Unhealthy amount of sugar found in baby food products of a well-known brand

April 22, 2024  22:12

European NGOs have examined Nestlé's baby food range, finding that it seems that for this food giant, not all babies are the same, Euronews writes.

Nestlé baby food products sold in low- and middle-income countries contain unhealthy amounts of sugar. Experts from the Swiss non-governmental organisation Public Eye and the International Baby Food Action Network (IBFAN) found this out in a study.

They noted that the food giant generally complies with marketing restrictions in Europe, but "takes advantage of the weakness of existing regulations" in poorer regions.

The experts examined around 150 products that Nestlé supplies around the world. Mixes and cereals hitting shop shelves in Switzerland, Germany, France and the UK were unsweetened, while boxes of the same name in the Philippines, South Africa and Thailand contained inadequate amounts of sugar per serving. "There is clearly a double standard here for which there is no excuse," says Nigel Rollins of the World Health Organisation.

Nestlé controls 20 per cent of the global infant formula market. One of its directors, Thierry Filardo, said in 2020 that 15 million babies depend on the group's products.

Cerelac wheat porridge and Nido milk powder are the number one brands in the world, with sales exceeding 2 billion euros in 2022. The authors of the study found that one serving of Cerelac for six-month-olds sold in Thailand contains 6g of sugar (one and a half cubes per serving). In Germany and the UK, the same instant cereal is labelled "sugar-free".

Laurent Gaberell, an agriculture and food expert at Public Eye, told our channel that "Nestlé has decided not to add sugar to baby food in European markets because it knows what local consumers expect". The Public Eye investigation voiced ethical concerns about the food giant's commercial practices as well.
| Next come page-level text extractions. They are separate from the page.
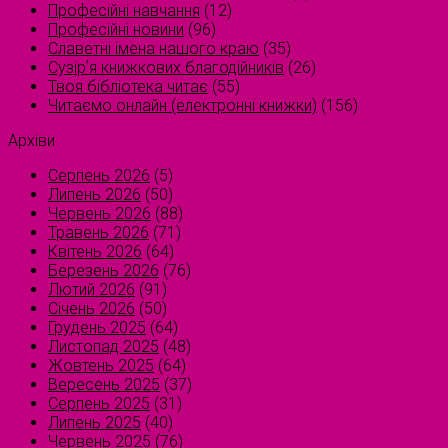
Професійні навчання
(12)
Професійні новини
(96)
Славетні імена нашого краю
(35)
Сузірʼя книжкових благодійників
(26)
Твоя бібліотека читає
(55)
Читаємо онлайн (електронні книжки)
(156)
Архіви
Серпень 2026
(5)
Липень 2026
(50)
Червень 2026
(88)
Травень 2026
(71)
Квітень 2026
(64)
Березень 2026
(76)
Лютий 2026
(91)
Січень 2026
(50)
Грудень 2025
(64)
Листопад 2025
(48)
Жовтень 2025
(64)
Вересень 2025
(37)
Серпень 2025
(31)
Липень 2025
(40)
Червень 2025
(76)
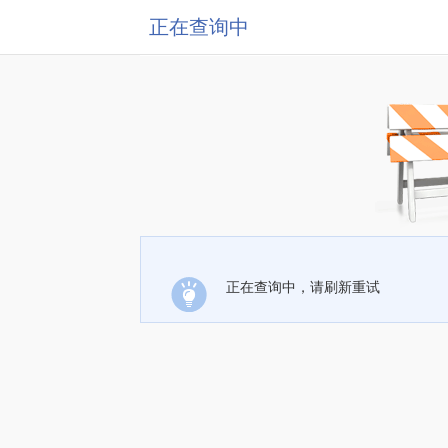
正在查询中
正在查询中，请刷新重试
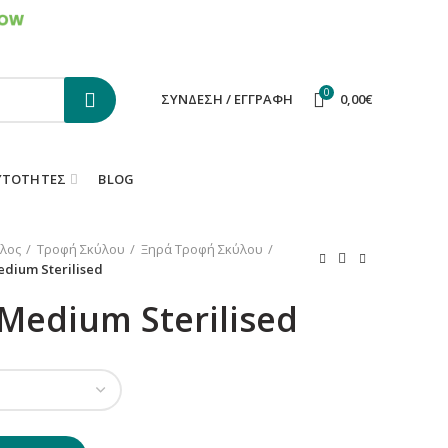
ΕΠΙΚΟΙΝΩΝΙΑ
FAQS
0
ΣΎΝΔΕΣΗ / ΕΓΓΡΑΦΉ
0,00
€
ΥΤΌΤΗΤΕΣ
BLOG
λος
Τροφή Σκύλου
Ξηρά Τροφή Σκύλου
edium Sterilised
 Medium Sterilised
ποσότητα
It has emerged that in a number of countries the multinational corporation is using social media and influencers to "gain the trust of parents in its products". According to Phillip Baker, a senior researcher at the University of Sydney, the company relies on loyal experts to build consumer attachment "from cradle to grave".

Meanwhile, Nestlé knows that sugar is bad for babies. "It is not recommended to add sugar when preparing food for the baby, to offer him sweetened drinks," says the French version of the company's website for parents, Baby & Me.